Over the past few months I’ve been struggling to accept who I am, a lesbian. It’s been a long process but it was something that I hid. I didn’t hide it because I was afraid of what my friends would say or what the world would think but because I feared I wouldn’t be accepted by my family but that’s a different story for another time. I tell you this to say that my way of running from the fear was by creating a fake identity online. Why? Simple, I could go there and forget about my fears and forget that I was a coward. My personality could shine without the whole world knowing including my family. I’ve always been a strong person but when it came to being me? Not so much. Even around my family I’ve held parts of who I am back. Now? I just wanna be me. 

Anyways, a little over a week ago I was at a friend’s show that was taking place in a gay club. A little tipsy, I walked outside to have a cigarette. Next to me sat a group of three girls but only one caught my eye. She was beautiful and you could tell she was probably an amazing person. I wanted to talk to her but who was I to step into a conversation with three people I didn’t know? So I sat there and puffed on my cigarette until one of my friends came to join me. Now this friend? He was confident and outspoken. He somehow managed to find a way into their circle and of course I had to join him but I found myself avoiding “her” eyes. I don’t know why but I just couldn’t speak so I hatched up a plan to buy her a drink and send it to her when we went back inside but my other friend was about to perform and she left before I had the opportunity. I kicked myself for not doing anything but that night as I was browsing through HER or Tinder (I can’t remember which one), there she was. It was my real profile, so I swiped right in hopes that she would remember me and give me the opportunity to get to know her. I waited and waited but there was nothing. I found this girl so intriguing that I couldn’t stop thinking about her. 

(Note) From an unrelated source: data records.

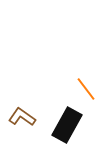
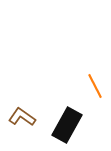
orange line: moved 9 px right, 3 px up; rotated 10 degrees clockwise
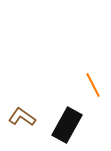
orange line: moved 2 px left, 1 px up
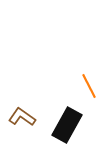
orange line: moved 4 px left, 1 px down
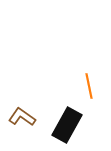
orange line: rotated 15 degrees clockwise
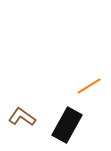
orange line: rotated 70 degrees clockwise
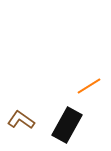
brown L-shape: moved 1 px left, 3 px down
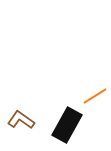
orange line: moved 6 px right, 10 px down
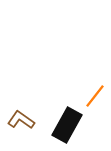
orange line: rotated 20 degrees counterclockwise
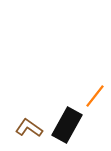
brown L-shape: moved 8 px right, 8 px down
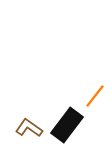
black rectangle: rotated 8 degrees clockwise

A few hours later I had switched to my alter ego (which is now deleted forever) and guess who pops up in my inbox? Her. I instantly responded thinking that she never liked the real version of me. We talked and I found myself growing more and more interesting in her. She was someone I could see asking out but I realized that if I wasn’t myself then it wouldn’t work so slowly I told her and being too afraid to read her response, I deleted the profile. I wanted to make it up to her but no matter what she ignored me. 

She had and has every right to. Not only was I a coward, I had broken her trust even though I didn’t know she was starting to trust me. All I wanted to do was make it up to her but I realized that I couldn’t. 
This whole experience has forced me to:

  1.  Accept that I am indeed a lesbian and it’s okay
  2. Learn that being yourself is what really matters
  3. Consider the feelings of the people we meet online. Whether fake or not. 

I don’t know if she’ll ever reach out to me. If I could go back in time I would approach her at the bar, buy her a drink, and show her the real me. If she ever decides to reach out I know that I would treat her with respect, never lie to her again, treat her like a queen, and work my ass off to earn her trust back. I find myself thinking about here every single day. Yeah, I know I sound stupid but it’s the truth. 
Moral of the story: Don’t be afraid to be yourself. Catfishing hurts more than just you. Whatever issues we have it’s up to us to deal with them so that hopefully one day we’ll be comfortable in our own skin.